# Deployed with Flask

Using scikit-learn, I trained a classifier to classify movie reviews using the IMDB dataset. A positive review should get a score of 1 (*i.e.,* thumbs-up) and a negative review should get a score of 0 (*i.e., thumbs-down). 

I then used Flask to set up a local server at http://localhost:5000/classify. (The corresponding code is in 'app/api.py'.) Upon receiving a POST request with a payload consisting of a list of (text) movie reviews, the server applies the trained model to generate corresponding movie-review-classification predictions.

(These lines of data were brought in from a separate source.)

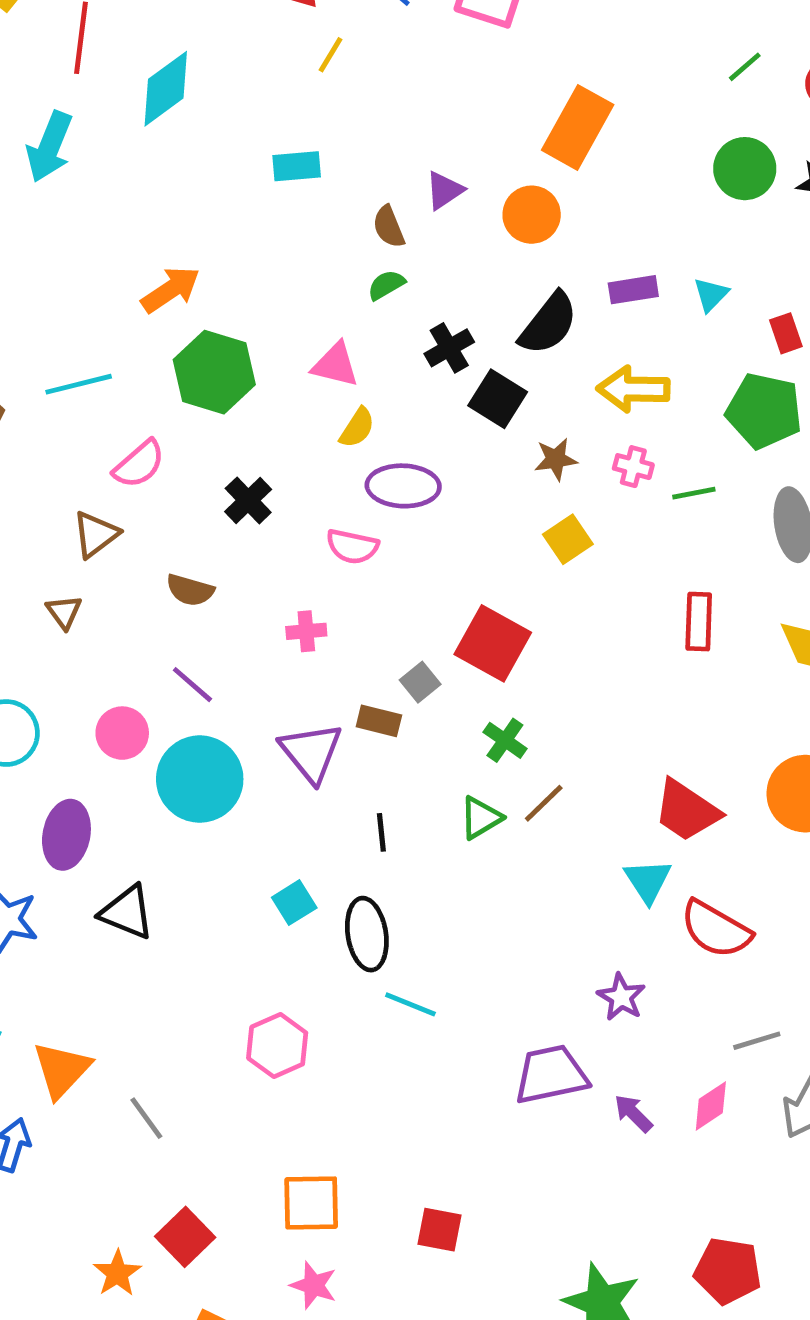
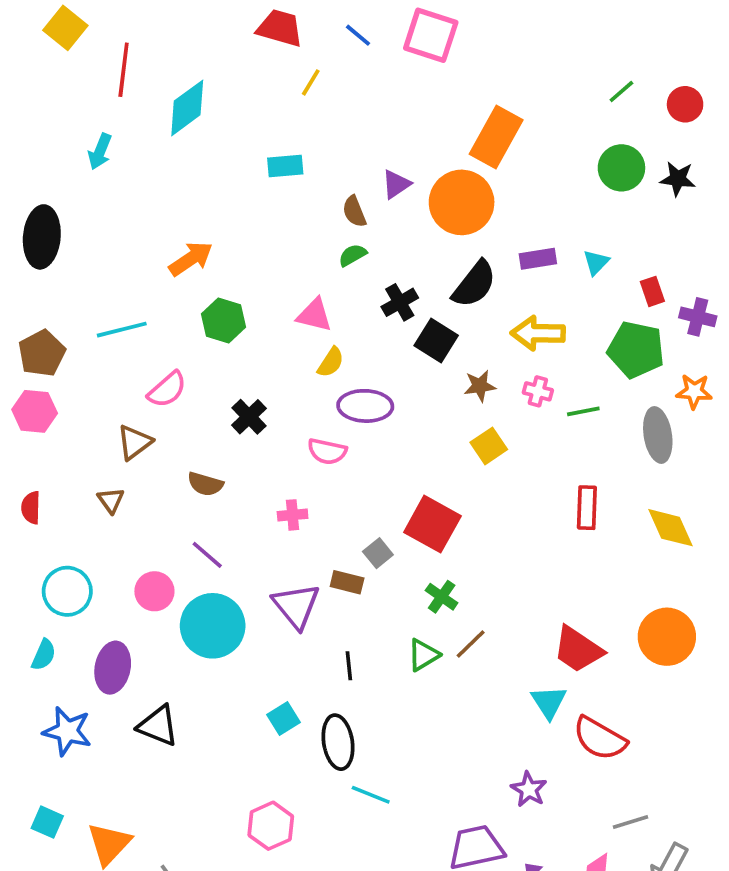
cyan arrow: (50, 147) -> (100, 152), size x0.7
orange circle: (532, 215) -> (462, 202), size x1.5
green hexagon: (214, 372) -> (224, 321), size x0.7

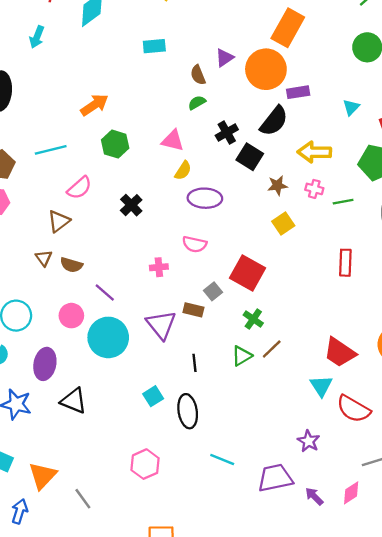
purple rectangle: (538, 259) -> (298, 92), moved
pink semicircle: (327, 451) -> (195, 244), moved
brown semicircle: (205, 484) -> (71, 265), moved
cyan line: (371, 795) -> (222, 460), moved

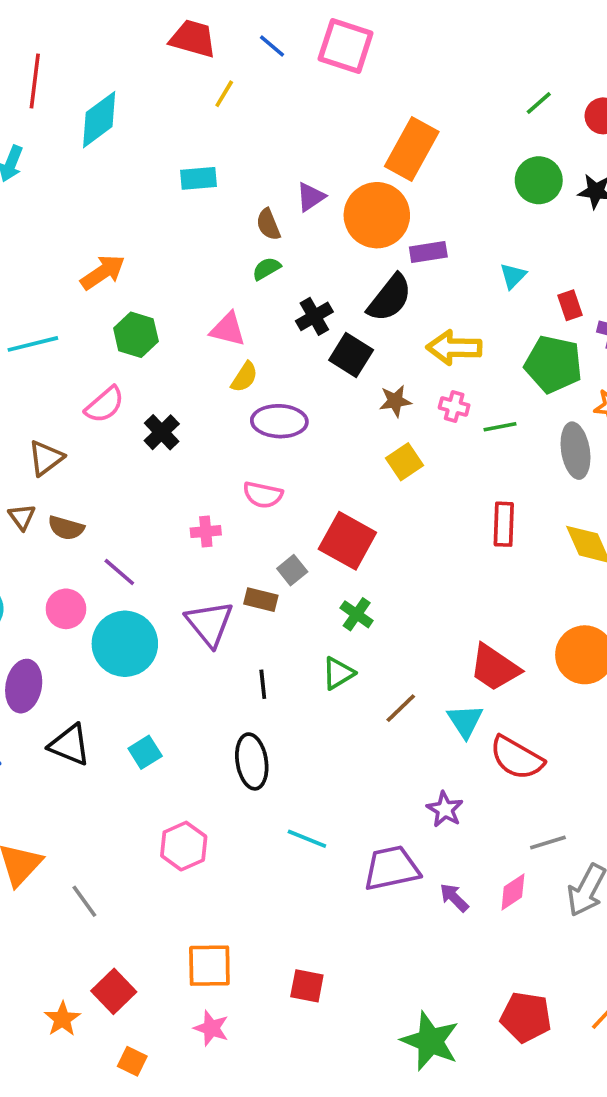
pink semicircle: (79, 188) -> (105, 405), moved
brown line: (272, 349) -> (401, 708), moved
cyan square: (153, 396) -> (145, 752), moved

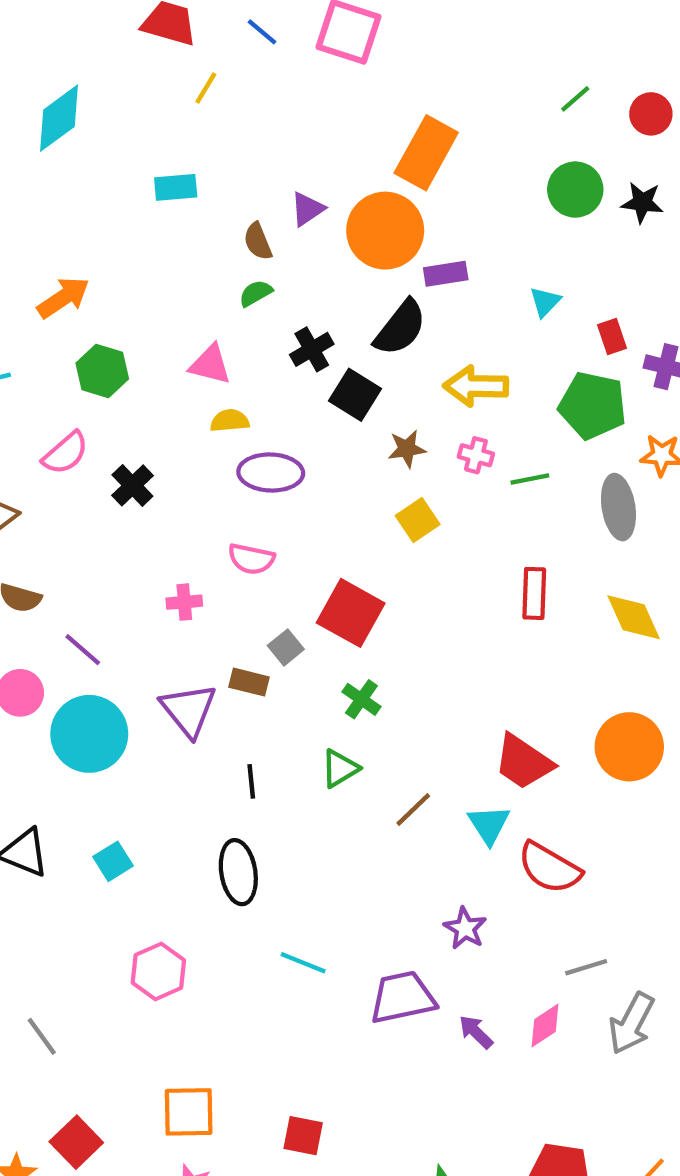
yellow semicircle: (244, 377) -> (230, 421), turned -128

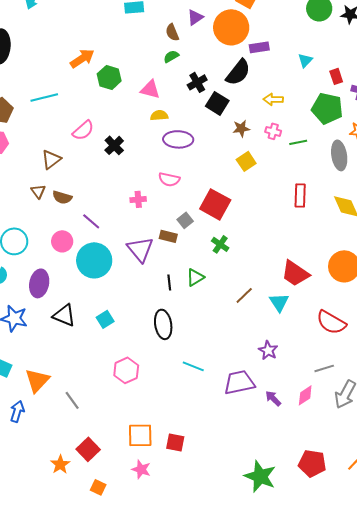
green hexagon: (102, 371) -> (109, 77), moved
yellow arrow: (476, 386) -> (273, 99), size x0.7
green triangle: (340, 768) -> (195, 277), moved
red semicircle: (549, 868) -> (331, 322), moved
red square: (303, 1136) -> (175, 442), moved

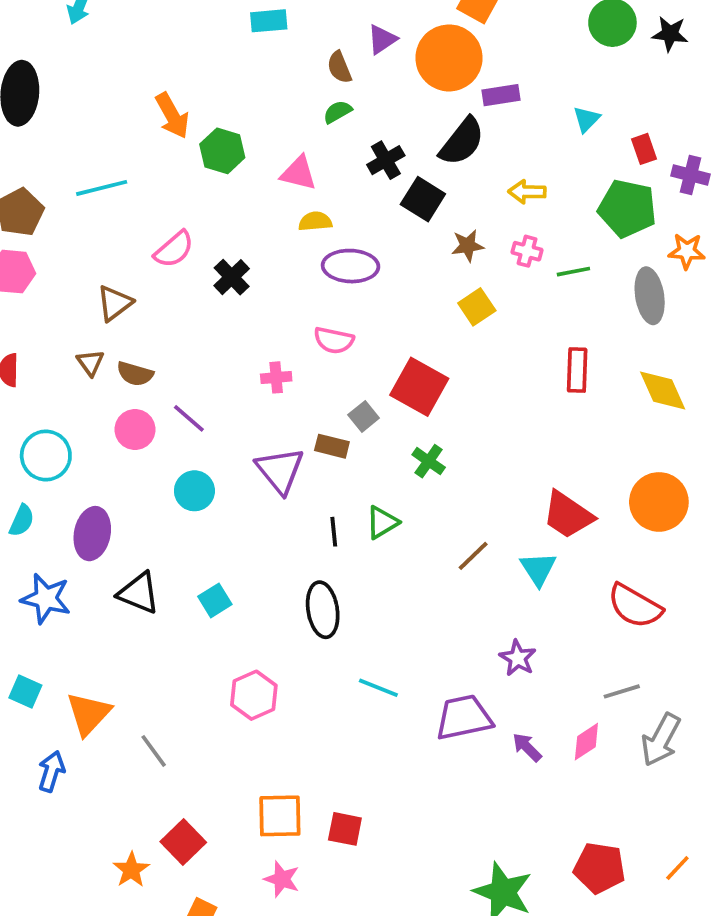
orange arrow: (82, 58) -> (172, 116), turned 95
pink circle: (62, 241) -> (135, 430), moved
cyan circle: (94, 260) -> (194, 491), size x0.6

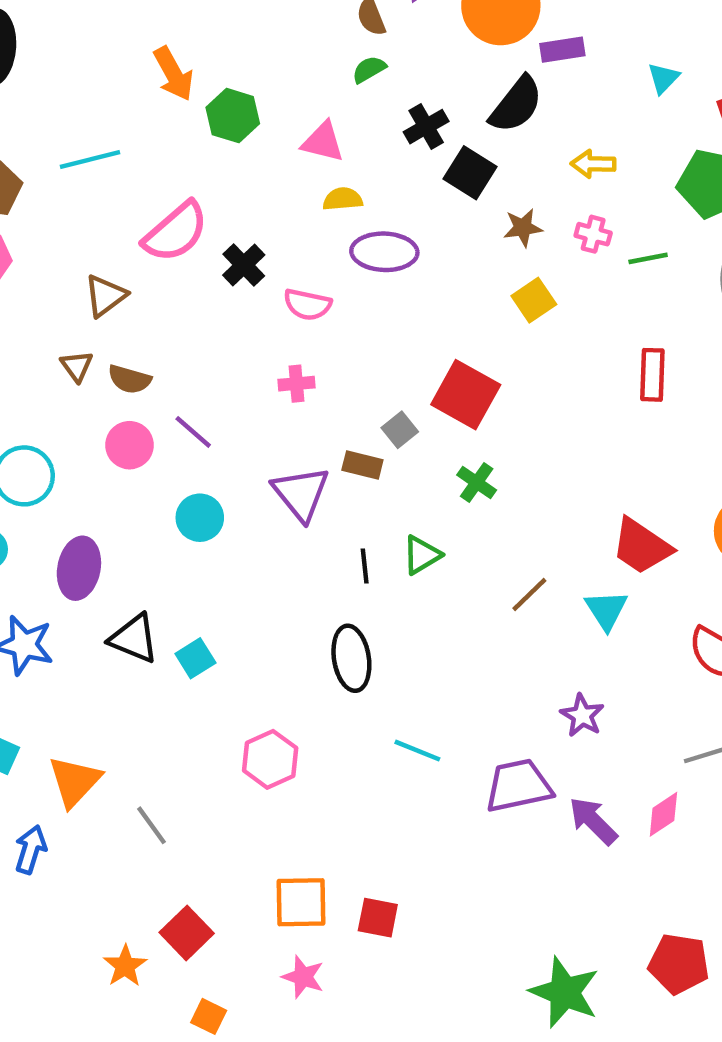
pink semicircle: (174, 249) -> (176, 232), size x1.4
pink semicircle: (334, 340) -> (307, 305), moved
cyan square: (215, 600) -> (195, 658), moved
purple arrow: (527, 747) -> (593, 821), size x1.4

To try the out the trained classifier, I use samples from the set of unlabelled (*i.e.,* unsupervised) movie revews from the IMDB dataset.

## Imports

In [1]:
import numpy as np
import pandas as pd
import requests

from datasets import load_dataset

from app.cleaner.preprocessor import Preprocessor
from app.cleaner.tokenizer import Tokenizer

In [2]:
rng = np.random.default_rng()

## Load Dataset

In [3]:
ds = load_dataset('imdb')
all_reviews = ds['unsupervised']['text']

Here's an example movie review:

In [4]:
rng.choice(all_reviews)

"This game is terrific. Even do this game is made for the game boy advance with all of the console's limits, is also extremely enjoyable. It is a very long and fun game with innovating stuff for the genre. Its story is really good as the characters are. But what is the difference between this RPG and others? It has magic.<br /><br />When you take into account that the game boy advance is not one of the best consoles out there, you would be a bit hesitant about this game. But I can assure you that all the good stuff totally make up for the system's limits. The fight are very well designed, the world is really big and you can find tons of monster to practice the moves. The sound is also enjoyable and the graphics are good for the game boy advance.<br /><br />The story is about a group of four adepts (The person who can use Psynergy) with different powers, who need to stop the bad guys from lighting the four beacons/seals and therefore break the alchemy seal that use to balance to forces 

## Predictions

In [5]:
# url of the movie-review-classifier server
URL = 'http://localhost:5000/classify'

In [6]:
def get_predictions(reviews: list[str]) -> list[int]:
    """Return a list of movie-review-classifier predictions.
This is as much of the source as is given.